= REQUIREMENT =
Restate word for word the lines below from the one that has "are modern and" through the one that has "attack nationwide, we", keeping both and dropping all pictures.

** Opening RECORDS TO PROCESS block **

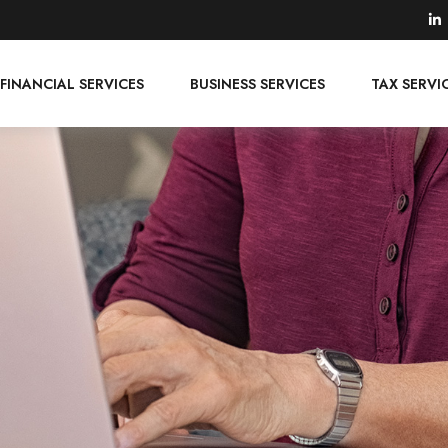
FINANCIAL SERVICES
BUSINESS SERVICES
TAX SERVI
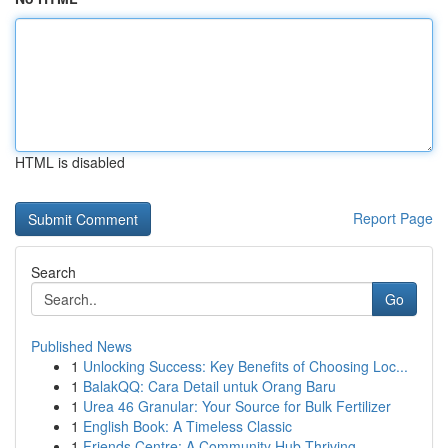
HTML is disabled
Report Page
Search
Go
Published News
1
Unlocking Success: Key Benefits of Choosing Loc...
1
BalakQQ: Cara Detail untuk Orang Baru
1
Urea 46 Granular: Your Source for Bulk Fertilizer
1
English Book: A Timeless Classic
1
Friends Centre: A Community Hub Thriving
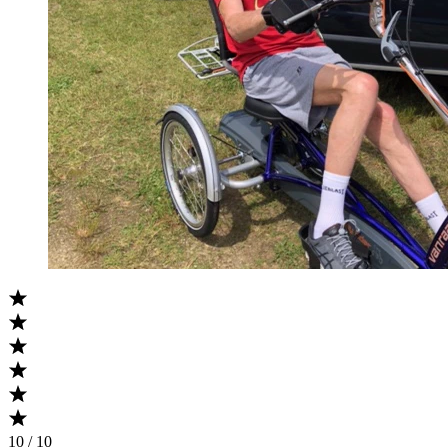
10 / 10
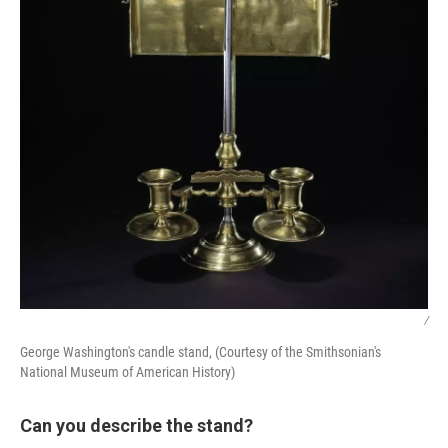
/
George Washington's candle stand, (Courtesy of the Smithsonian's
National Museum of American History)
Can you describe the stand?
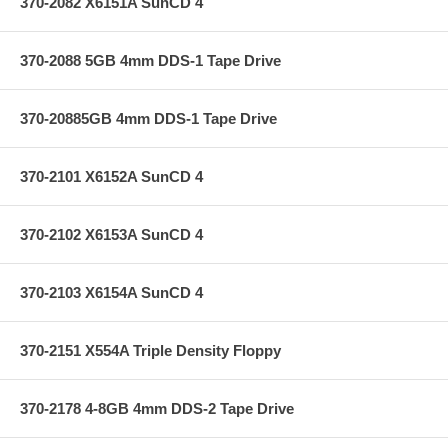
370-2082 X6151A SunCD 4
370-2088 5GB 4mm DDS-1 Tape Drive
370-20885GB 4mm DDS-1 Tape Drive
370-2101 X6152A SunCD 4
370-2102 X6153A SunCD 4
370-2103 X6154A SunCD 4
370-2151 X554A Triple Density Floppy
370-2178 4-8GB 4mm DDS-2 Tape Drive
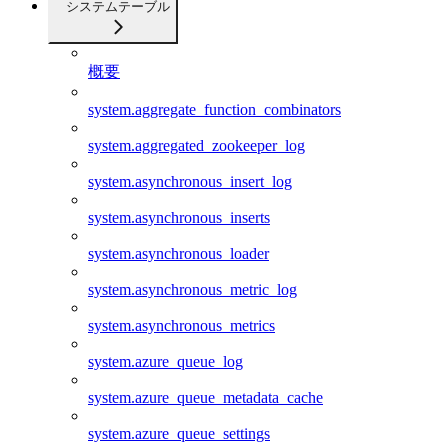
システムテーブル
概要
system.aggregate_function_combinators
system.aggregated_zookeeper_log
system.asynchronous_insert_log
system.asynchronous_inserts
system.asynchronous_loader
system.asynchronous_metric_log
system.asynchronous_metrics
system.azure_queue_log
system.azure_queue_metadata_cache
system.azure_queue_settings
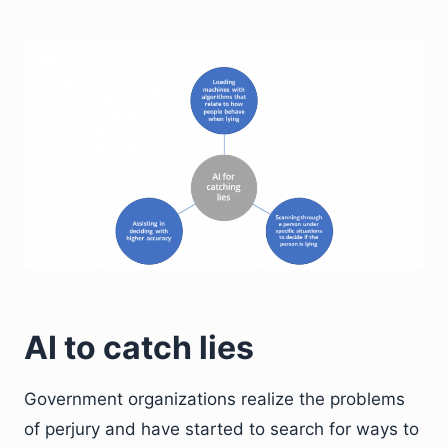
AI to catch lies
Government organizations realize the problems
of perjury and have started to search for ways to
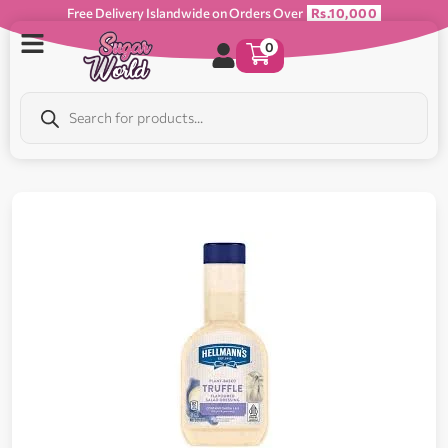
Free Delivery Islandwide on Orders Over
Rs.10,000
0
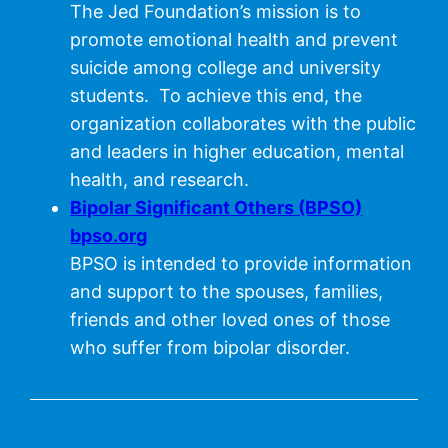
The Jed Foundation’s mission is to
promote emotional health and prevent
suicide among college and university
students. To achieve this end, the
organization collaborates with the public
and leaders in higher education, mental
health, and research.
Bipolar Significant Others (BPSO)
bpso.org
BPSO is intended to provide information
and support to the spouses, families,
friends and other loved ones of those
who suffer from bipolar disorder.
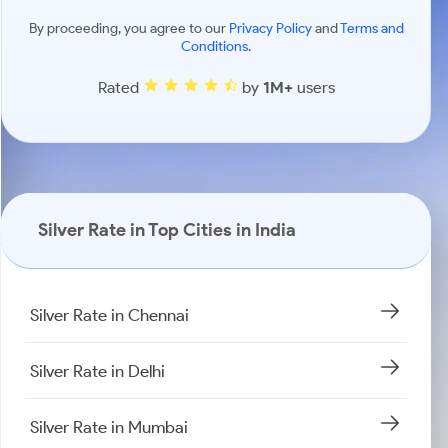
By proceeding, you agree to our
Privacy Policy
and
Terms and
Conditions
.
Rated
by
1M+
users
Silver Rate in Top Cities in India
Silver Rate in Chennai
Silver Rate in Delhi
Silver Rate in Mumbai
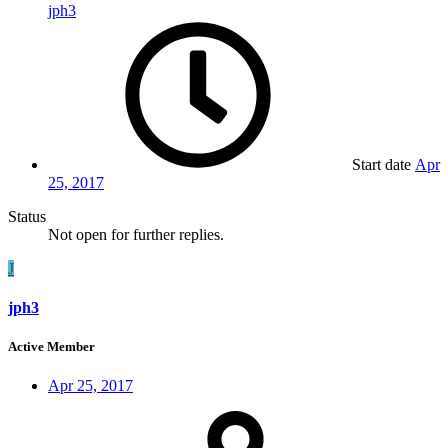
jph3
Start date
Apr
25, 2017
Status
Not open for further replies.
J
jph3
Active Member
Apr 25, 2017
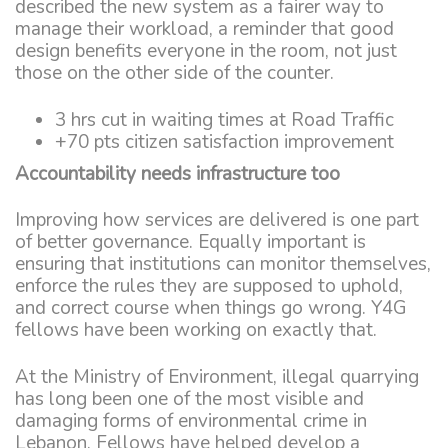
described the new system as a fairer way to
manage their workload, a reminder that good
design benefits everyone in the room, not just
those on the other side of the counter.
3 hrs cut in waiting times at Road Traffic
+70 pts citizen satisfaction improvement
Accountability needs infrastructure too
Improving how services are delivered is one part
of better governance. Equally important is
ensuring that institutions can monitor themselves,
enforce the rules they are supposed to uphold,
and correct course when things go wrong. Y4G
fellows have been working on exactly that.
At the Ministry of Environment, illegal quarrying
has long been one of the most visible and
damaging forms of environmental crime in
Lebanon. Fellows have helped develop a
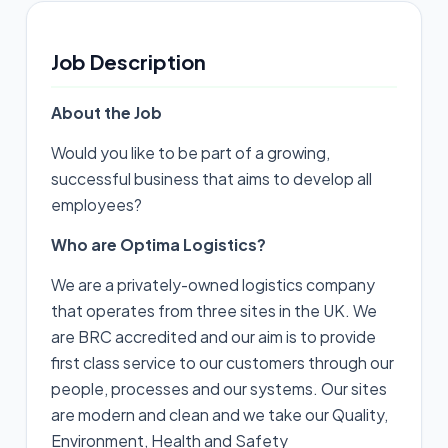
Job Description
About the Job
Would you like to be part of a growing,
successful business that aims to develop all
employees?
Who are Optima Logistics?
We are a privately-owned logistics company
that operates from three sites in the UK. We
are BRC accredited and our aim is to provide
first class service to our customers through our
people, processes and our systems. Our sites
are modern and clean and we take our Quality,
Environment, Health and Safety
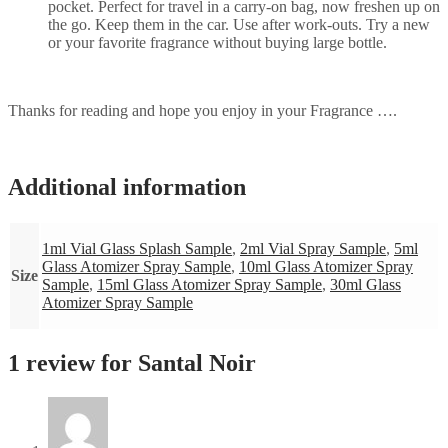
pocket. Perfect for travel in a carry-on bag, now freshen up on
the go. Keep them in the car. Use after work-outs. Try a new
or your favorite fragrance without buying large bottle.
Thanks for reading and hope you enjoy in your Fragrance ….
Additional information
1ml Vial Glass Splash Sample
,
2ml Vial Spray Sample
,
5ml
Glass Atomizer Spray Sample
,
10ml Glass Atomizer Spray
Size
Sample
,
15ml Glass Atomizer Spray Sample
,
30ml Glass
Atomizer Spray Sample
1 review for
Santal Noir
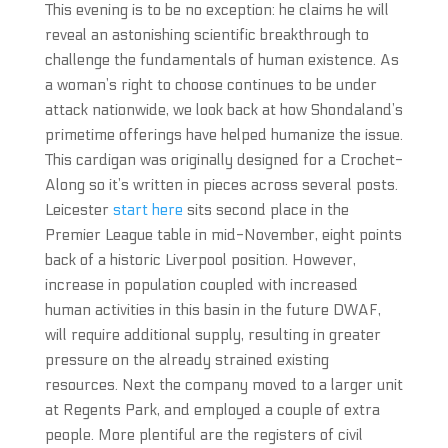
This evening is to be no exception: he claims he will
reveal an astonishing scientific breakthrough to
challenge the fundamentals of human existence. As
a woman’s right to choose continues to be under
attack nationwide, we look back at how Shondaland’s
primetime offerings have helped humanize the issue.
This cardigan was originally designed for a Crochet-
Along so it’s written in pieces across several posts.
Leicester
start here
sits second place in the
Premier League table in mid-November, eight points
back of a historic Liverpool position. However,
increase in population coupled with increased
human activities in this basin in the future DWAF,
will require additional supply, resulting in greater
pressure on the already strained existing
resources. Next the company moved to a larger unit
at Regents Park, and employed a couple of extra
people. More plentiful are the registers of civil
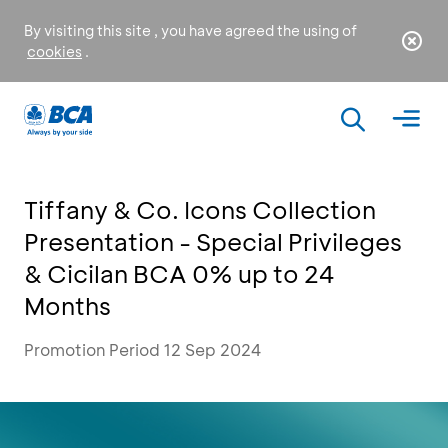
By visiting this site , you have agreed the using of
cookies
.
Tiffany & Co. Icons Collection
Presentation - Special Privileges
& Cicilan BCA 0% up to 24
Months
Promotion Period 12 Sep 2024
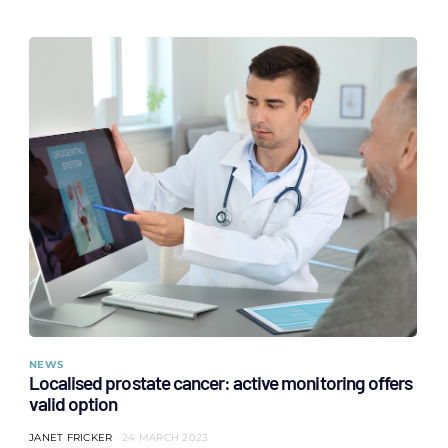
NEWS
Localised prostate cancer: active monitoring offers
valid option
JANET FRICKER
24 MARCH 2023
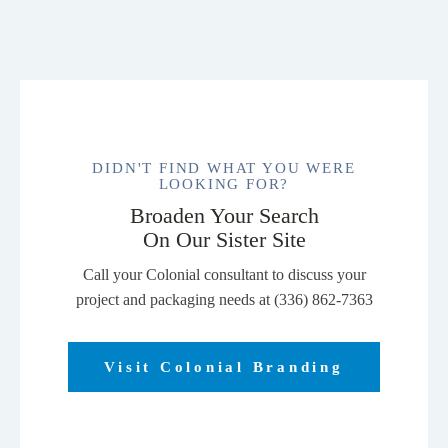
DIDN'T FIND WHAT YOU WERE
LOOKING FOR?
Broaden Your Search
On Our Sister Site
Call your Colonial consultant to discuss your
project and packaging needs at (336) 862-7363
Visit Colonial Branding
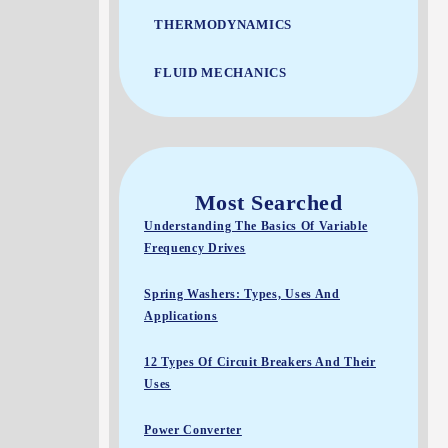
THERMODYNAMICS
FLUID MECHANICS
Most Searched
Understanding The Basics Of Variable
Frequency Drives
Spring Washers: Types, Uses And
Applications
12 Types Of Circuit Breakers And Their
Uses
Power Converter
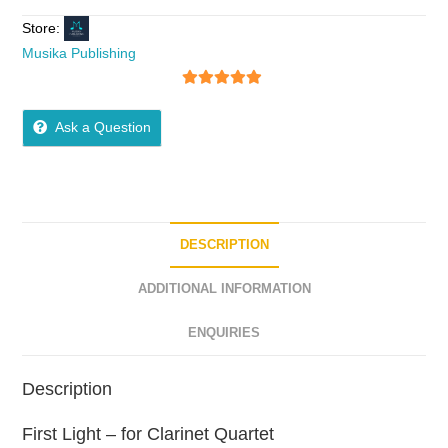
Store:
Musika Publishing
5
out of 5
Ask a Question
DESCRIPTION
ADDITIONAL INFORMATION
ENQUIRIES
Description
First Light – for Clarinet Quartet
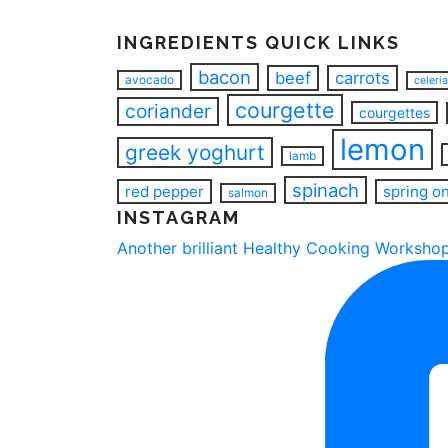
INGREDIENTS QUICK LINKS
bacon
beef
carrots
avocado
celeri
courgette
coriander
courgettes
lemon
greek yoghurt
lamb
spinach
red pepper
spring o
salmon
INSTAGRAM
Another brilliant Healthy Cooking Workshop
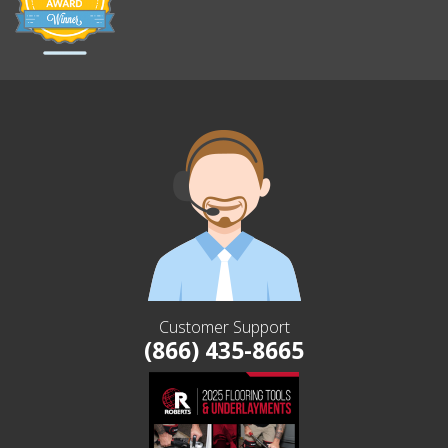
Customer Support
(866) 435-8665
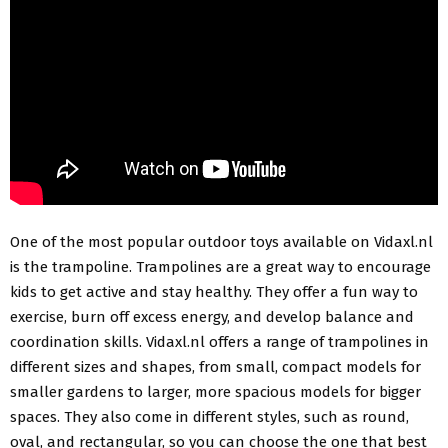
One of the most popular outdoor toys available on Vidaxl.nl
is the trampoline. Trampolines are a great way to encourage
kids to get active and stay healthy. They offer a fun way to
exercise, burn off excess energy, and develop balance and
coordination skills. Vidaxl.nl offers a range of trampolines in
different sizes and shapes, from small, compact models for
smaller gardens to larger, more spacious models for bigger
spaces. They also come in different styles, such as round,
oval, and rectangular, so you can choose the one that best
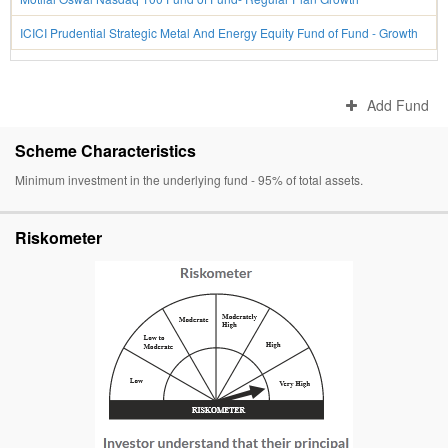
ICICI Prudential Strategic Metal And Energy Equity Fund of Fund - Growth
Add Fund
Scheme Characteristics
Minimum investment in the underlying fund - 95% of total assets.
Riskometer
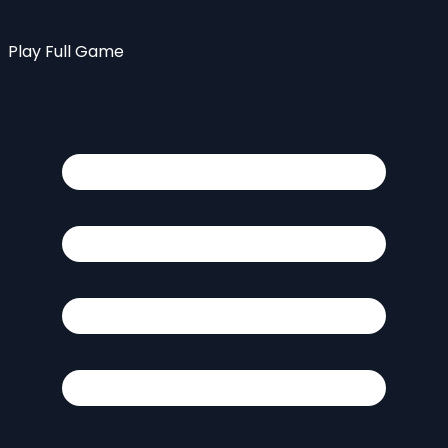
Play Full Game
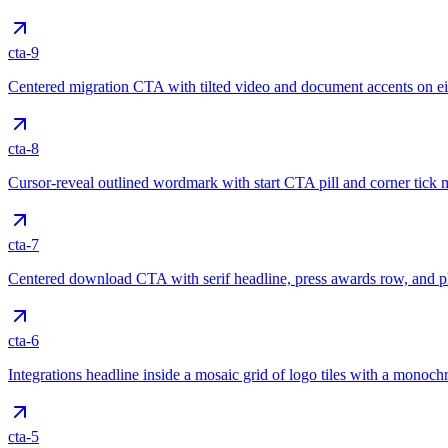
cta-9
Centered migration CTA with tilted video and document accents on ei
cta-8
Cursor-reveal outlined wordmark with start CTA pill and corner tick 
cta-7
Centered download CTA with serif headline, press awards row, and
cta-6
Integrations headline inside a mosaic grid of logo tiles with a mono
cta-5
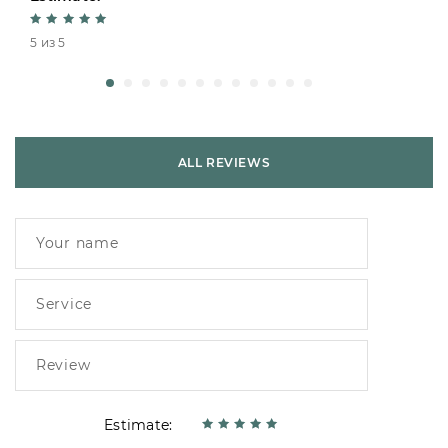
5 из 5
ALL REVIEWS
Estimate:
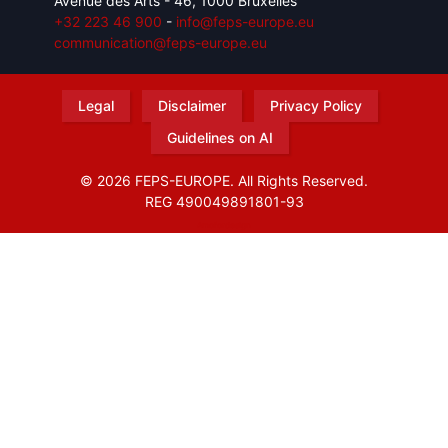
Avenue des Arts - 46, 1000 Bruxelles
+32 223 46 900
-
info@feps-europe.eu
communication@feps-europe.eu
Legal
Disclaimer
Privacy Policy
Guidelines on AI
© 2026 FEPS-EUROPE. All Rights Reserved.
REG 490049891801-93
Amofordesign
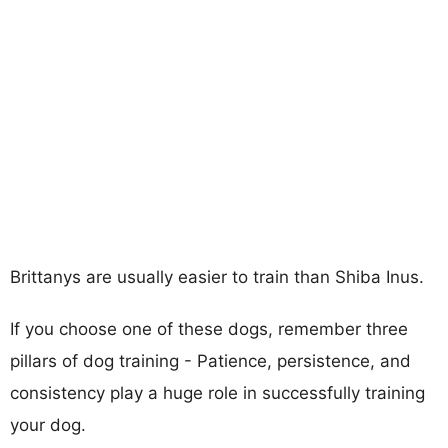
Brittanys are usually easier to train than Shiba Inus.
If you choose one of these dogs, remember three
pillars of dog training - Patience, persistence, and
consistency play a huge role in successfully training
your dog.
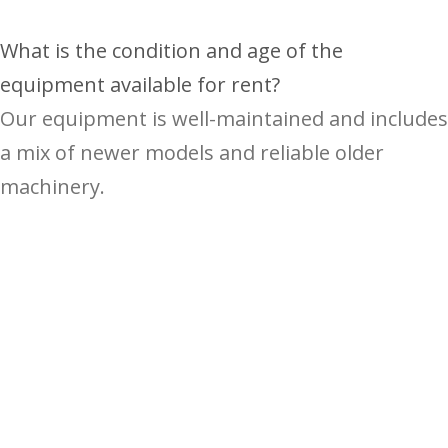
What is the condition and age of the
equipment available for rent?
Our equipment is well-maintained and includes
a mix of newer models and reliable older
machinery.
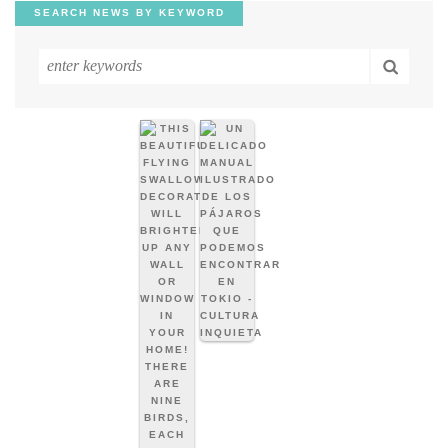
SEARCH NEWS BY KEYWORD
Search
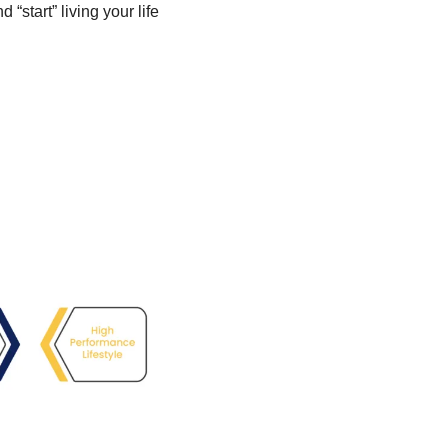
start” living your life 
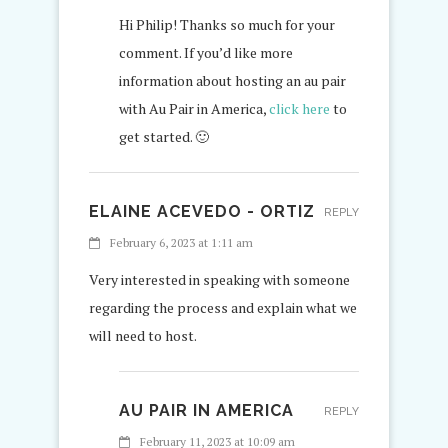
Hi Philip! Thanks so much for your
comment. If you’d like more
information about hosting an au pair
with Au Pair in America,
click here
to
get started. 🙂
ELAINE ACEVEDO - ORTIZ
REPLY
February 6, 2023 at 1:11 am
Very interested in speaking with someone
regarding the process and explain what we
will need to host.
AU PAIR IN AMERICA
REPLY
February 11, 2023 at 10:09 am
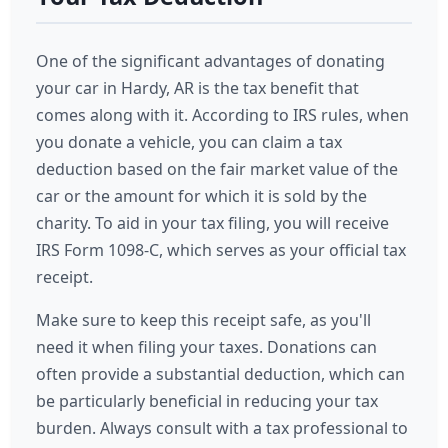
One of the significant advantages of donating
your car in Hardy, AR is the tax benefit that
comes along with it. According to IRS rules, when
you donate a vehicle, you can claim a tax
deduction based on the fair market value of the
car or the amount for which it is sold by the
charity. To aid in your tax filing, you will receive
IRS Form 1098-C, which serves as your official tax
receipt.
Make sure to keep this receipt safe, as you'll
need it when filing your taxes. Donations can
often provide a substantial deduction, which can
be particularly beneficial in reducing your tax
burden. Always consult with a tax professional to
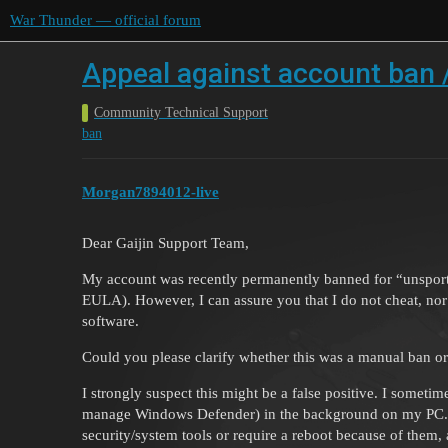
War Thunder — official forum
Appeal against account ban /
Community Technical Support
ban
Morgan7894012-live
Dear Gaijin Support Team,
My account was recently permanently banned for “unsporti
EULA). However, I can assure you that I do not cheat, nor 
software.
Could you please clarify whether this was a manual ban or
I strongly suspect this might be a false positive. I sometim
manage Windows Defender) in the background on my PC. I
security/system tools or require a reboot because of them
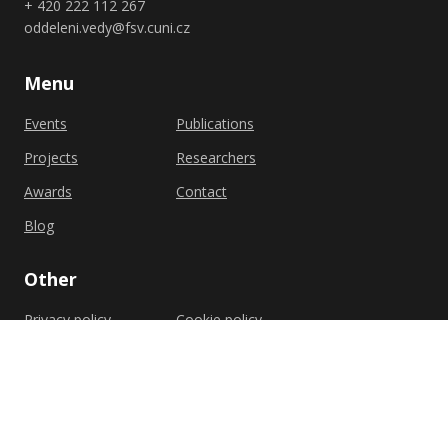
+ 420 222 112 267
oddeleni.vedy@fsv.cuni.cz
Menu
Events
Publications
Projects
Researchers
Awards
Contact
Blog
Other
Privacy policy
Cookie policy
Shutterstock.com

** Closing RECORDS TO PROCESS block **

= YOUR SOLUTION =
are modern and clean and we take our Quality,
Environment, Health and Safety
pocket. Perfect for travel in a carry-on bag, now freshen up on
the go. Keep them in the car. Use after work-outs. Try a new
or your favorite fragrance without buying large bottle.
Thanks for reading and hope you enjoy in your Fragrance ….
Additional information
1ml Vial Glass Splash Sample
,
2ml Vial Spray Sample
,
5ml
Glass Atomizer Spray Sample
,
10ml Glass Atomizer Spray
Size
Sample
,
15ml Glass Atomizer Spray Sample
,
30ml Glass
Atomizer Spray Sample
1 review for
Santal Noir
This evening is to be no exception: he claims he will
reveal an astonishing scientific breakthrough to
challenge the fundamentals of human existence. As
a woman’s right to choose continues to be under
attack nationwide, we look back at how Shondaland’s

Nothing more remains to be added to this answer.